Ernst Ferdinand Nolte (24 December 1791, Hamburg – 18 February 1875, Kiel) was a German botanist. He was son-in-law to chemist Christoph Heinrich Pfaff (1773–1852).

After duties as a pharmacy apprentice in Goslar, he studied medicine at the University of Göttingen. While a student, he engaged in frequent botanical excursions throughout northern Germany. In 1817 he finished his studies at Göttingen, and later came under the influence of Danish botanist Jens Wilken Hornemann (1770–1841). From 1821 to 1823 he conducted botanical investigations in Lauenburg and the "Elbe Duchies", later taking scientific excursions to Zealand, Funen, Jutland and islands off both coasts of the Schleswig-Holstein mainland.

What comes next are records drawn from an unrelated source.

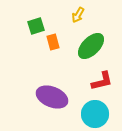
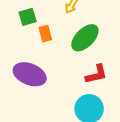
purple ellipse: (52, 97) -> (30, 74), moved

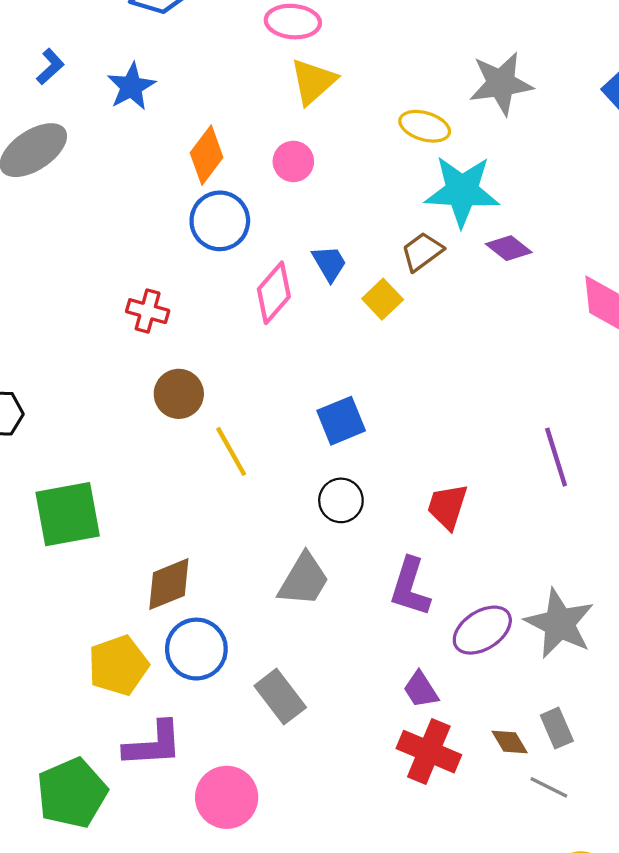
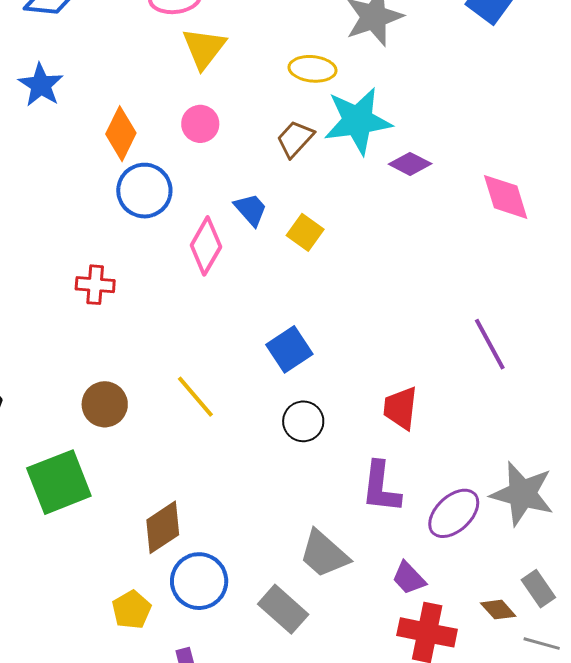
brown trapezoid: (422, 252) -> (295, 139), moved
brown circle: (179, 394) -> (105, 404), moved
gray trapezoid: (304, 580) -> (324, 554), moved, turned 112
yellow pentagon: (118, 665) -> (132, 610), size x0.7

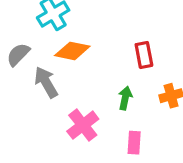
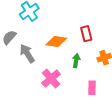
orange diamond: (72, 51) -> (56, 42), moved
pink rectangle: (134, 143) -> (92, 88), moved

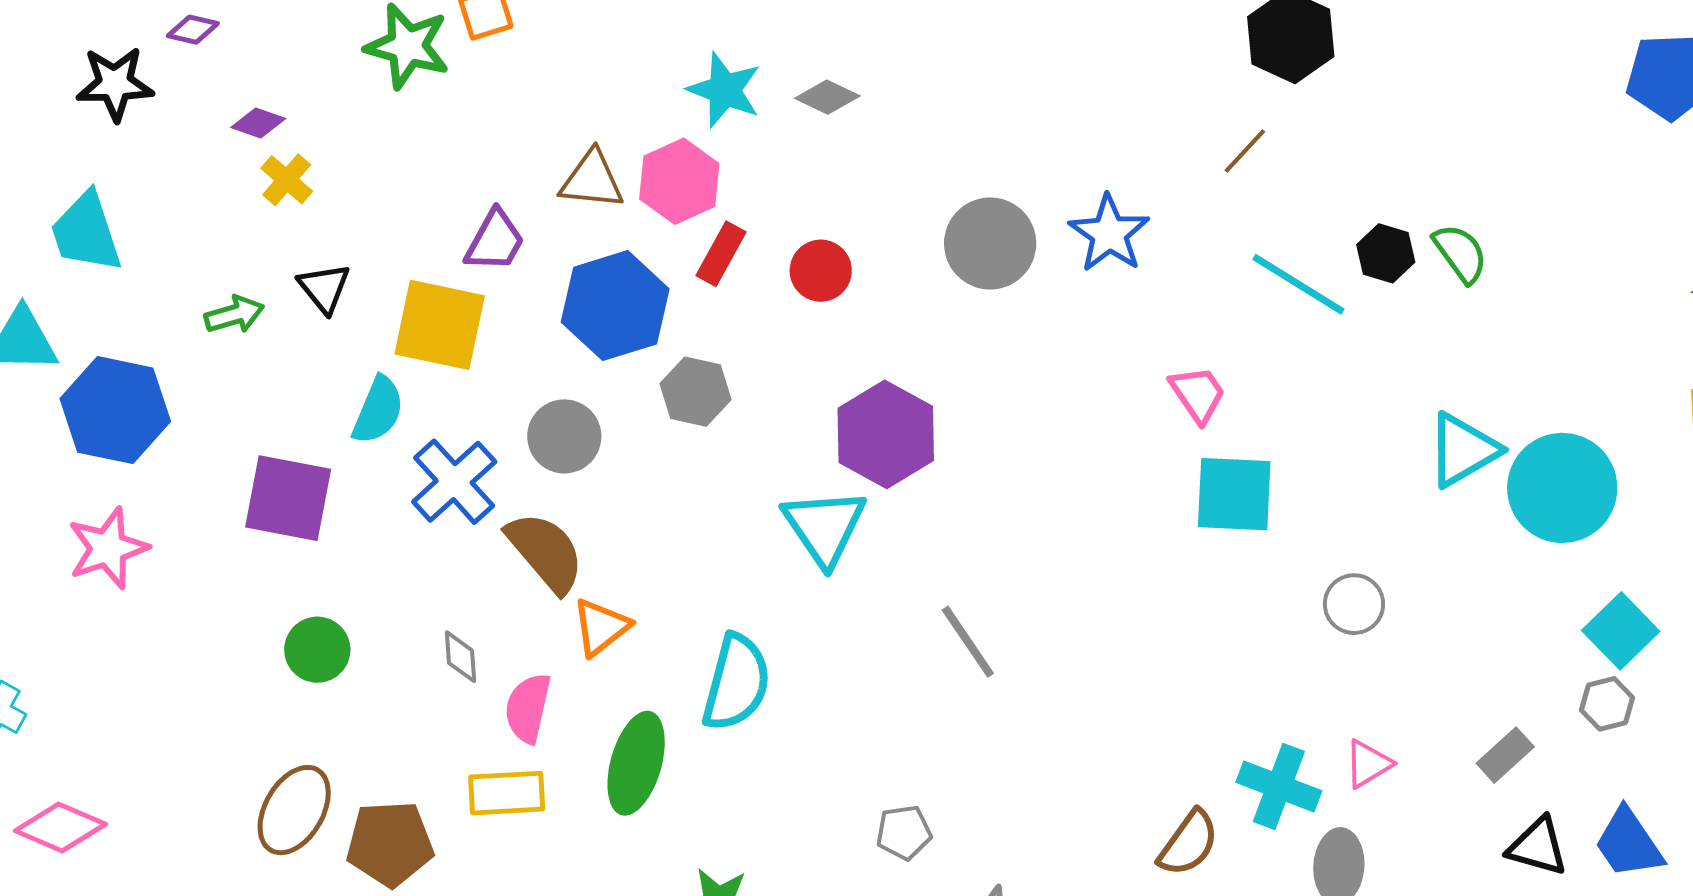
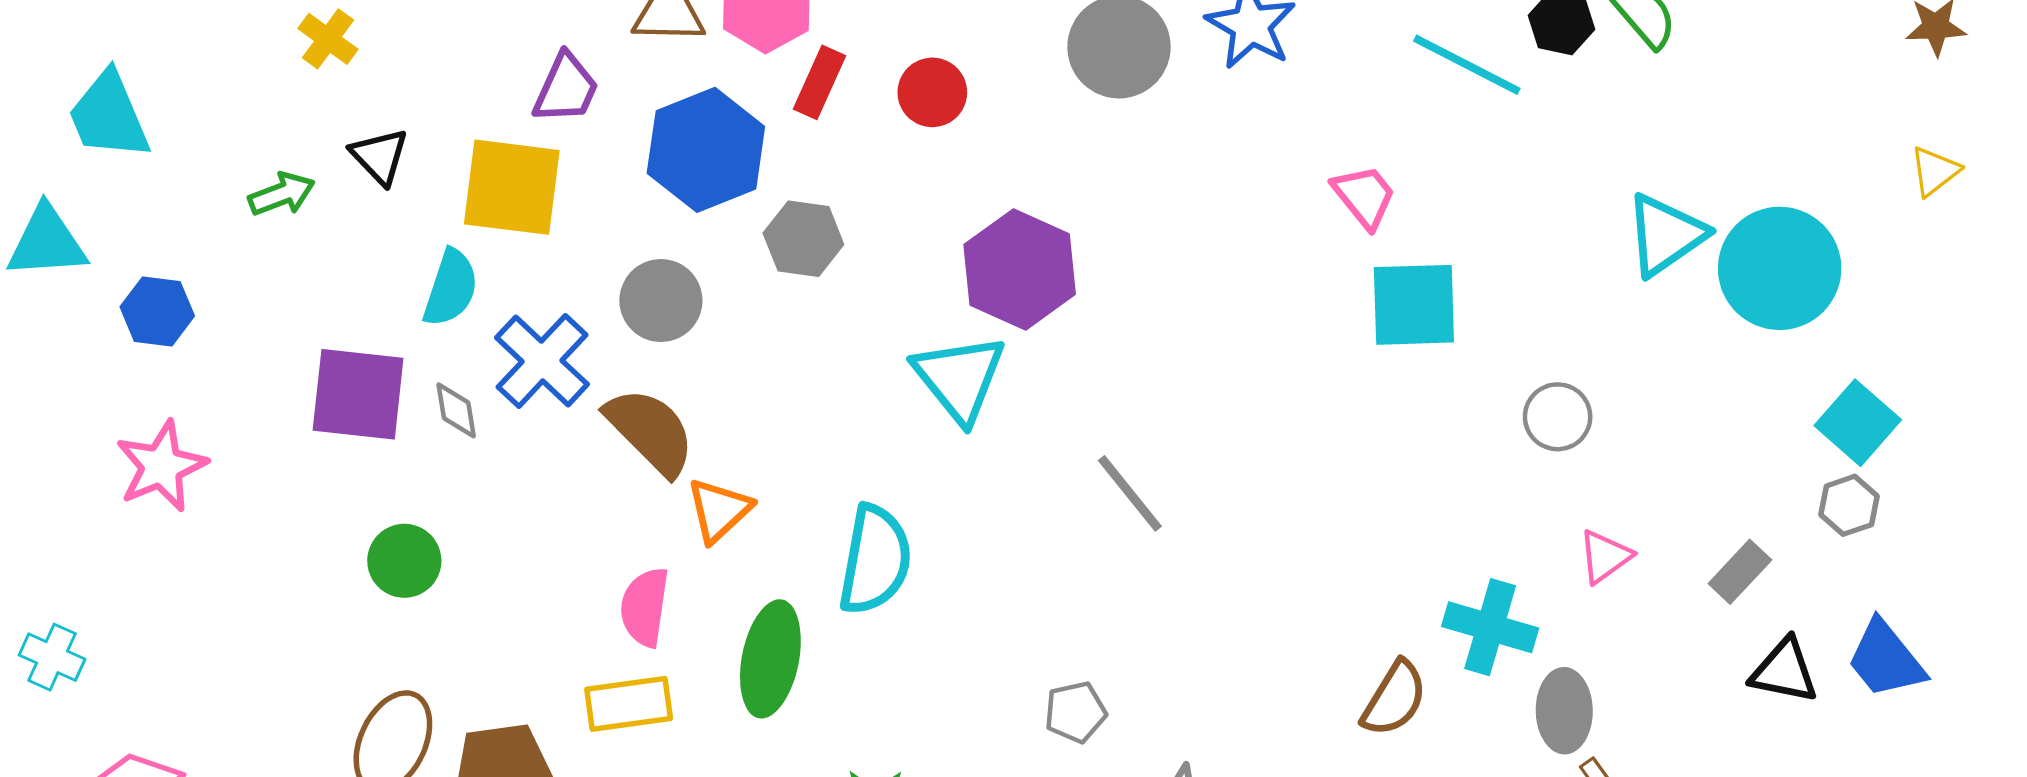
blue hexagon: (115, 410) -> (157, 311), size x0.6
gray diamond: (460, 657) -> (456, 410), moved
pink triangle: (1368, 764) -> (1605, 556), moved

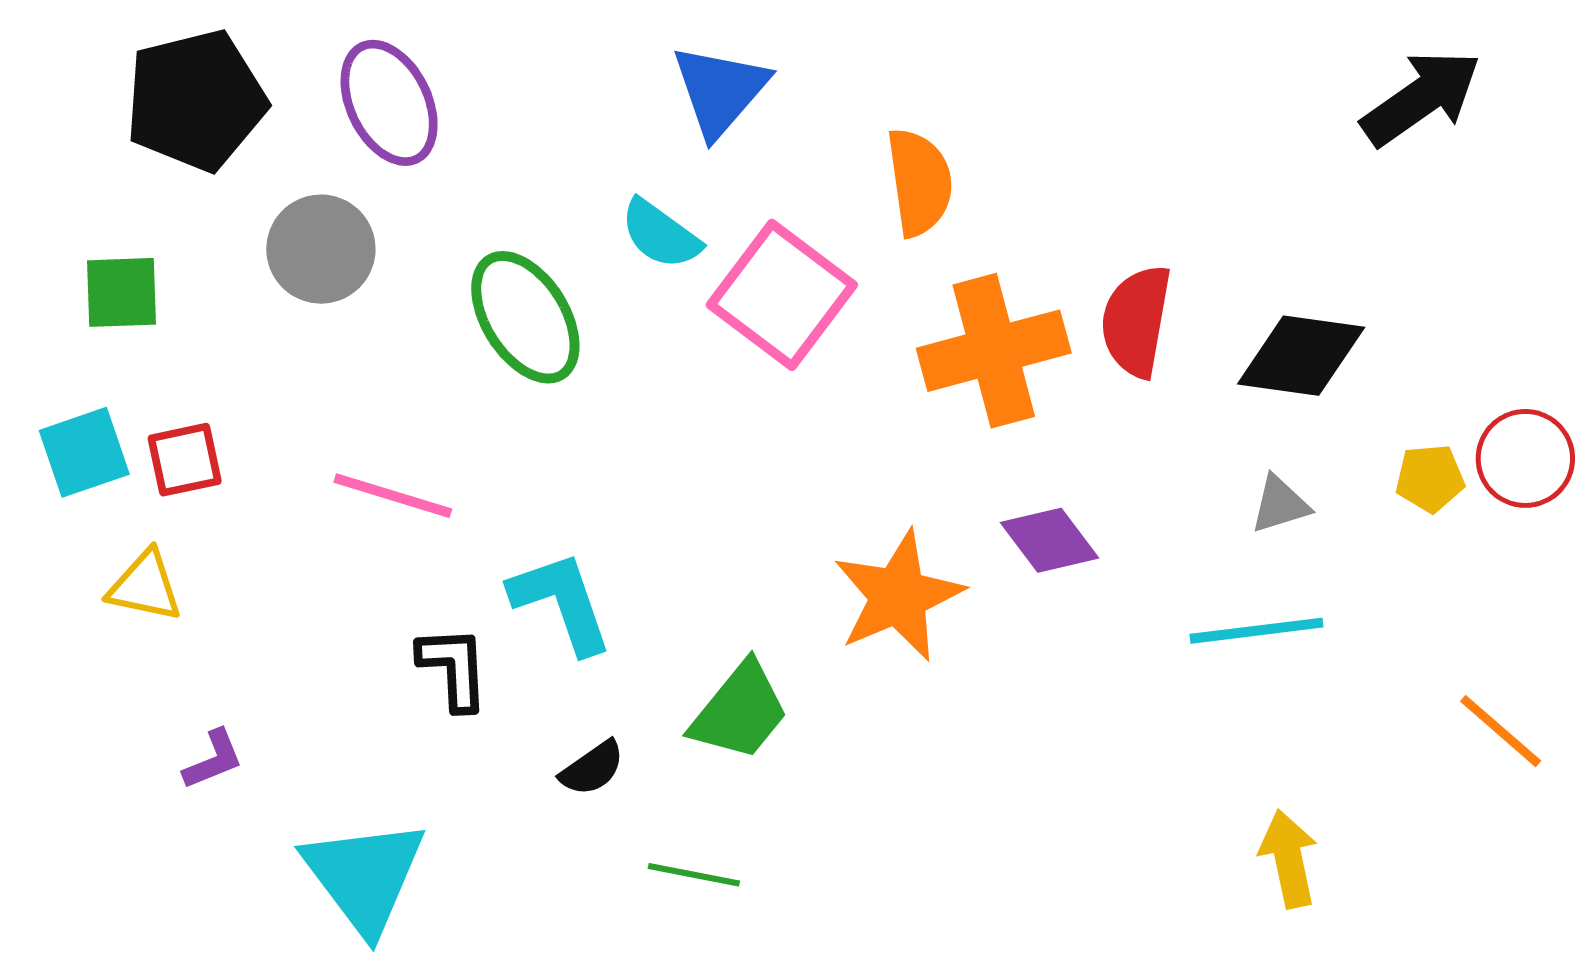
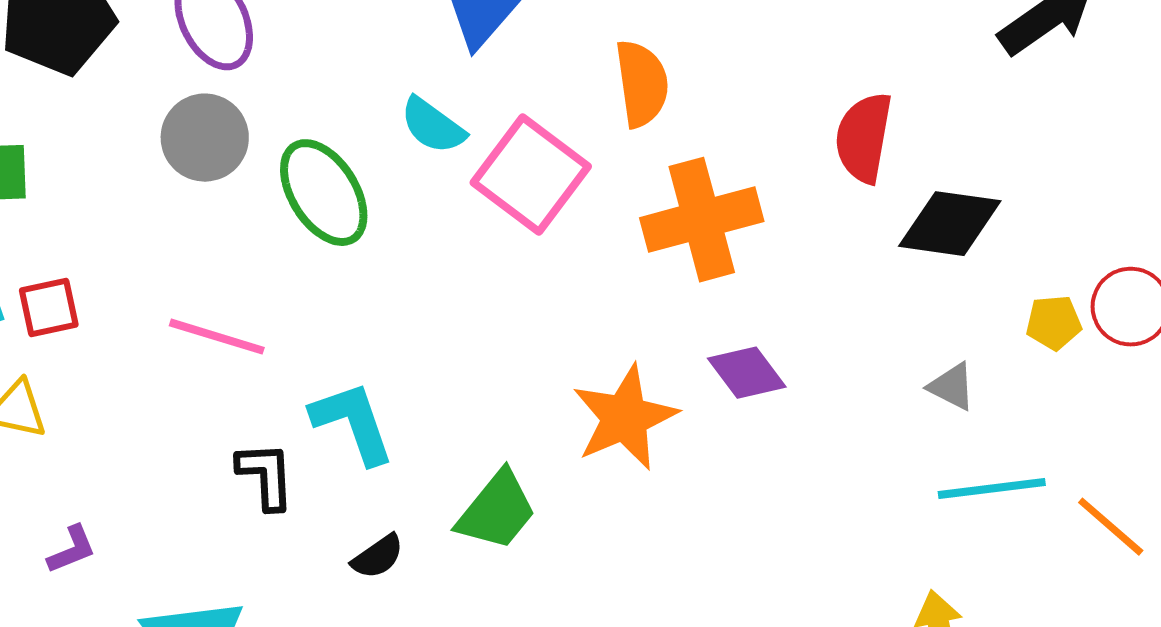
gray circle: (321, 249) -> (205, 138), moved
red semicircle: (1136, 321) -> (864, 138), moved
gray triangle: (1280, 504) -> (952, 387), moved, turned 44
cyan line: (1256, 631) -> (992, 489), moved

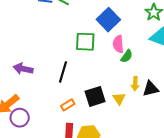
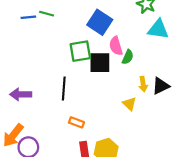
black square: (95, 96) -> (100, 63), moved, turned 30
orange rectangle: (68, 105) -> (76, 122), turned 64

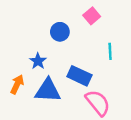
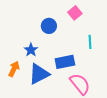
blue rectangle: (79, 76) -> (65, 62), turned -36
blue triangle: (48, 90) -> (39, 74), turned -30

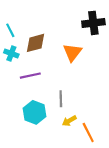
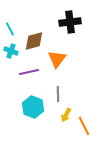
black cross: (93, 23) -> (70, 22), moved
orange triangle: (72, 52) -> (57, 59), moved
yellow arrow: (69, 121) -> (66, 115), turned -32

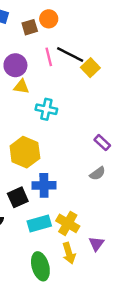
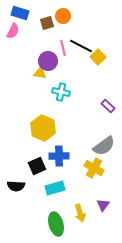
purple circle: (15, 65) -> (48, 61), moved
purple rectangle: (102, 143) -> (108, 106), moved
gray semicircle: (98, 173) -> (104, 146), size x1.6
yellow cross: (68, 223) -> (94, 168), moved

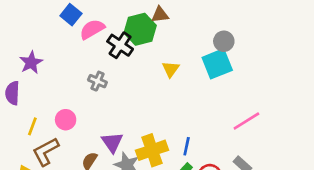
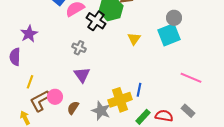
pink circle: (66, 120) -> (55, 97), moved
pink line: (246, 121) -> (191, 78), turned 55
purple triangle: (112, 142) -> (82, 75), moved
blue line: (187, 146) -> (139, 90), moved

From 1826 to 1873 he was a professor of botany at the University of Kiel, as well as director of its botanical garden. He was an instructor to Ferdinand von Mueller (1825–1896), who would later be known for his botanical work in Australia. In the 1820s Nolte acquired the herbarium of Johannes Flüggé.

The plant genus Noltea from the family Rhamnaceae is named in his honor, as is Zostera noltei, a species of seagrass (named by Jens Wilken Hornemann, 1832).

== Written works ==
He made significant contributions to the botanical atlas Flora Danica, and was the author of the following publications:
- Botanische Bemerkungen über Stratiotes und Sagittaria, 1825
- Novitiæ floræ Holsaticæ : sive supplementum alterum Primitiarum floræ Holsaticæ G. H. Weberi, 1826
- Index seminum horti botanici Kiliensis, c. 1836–41.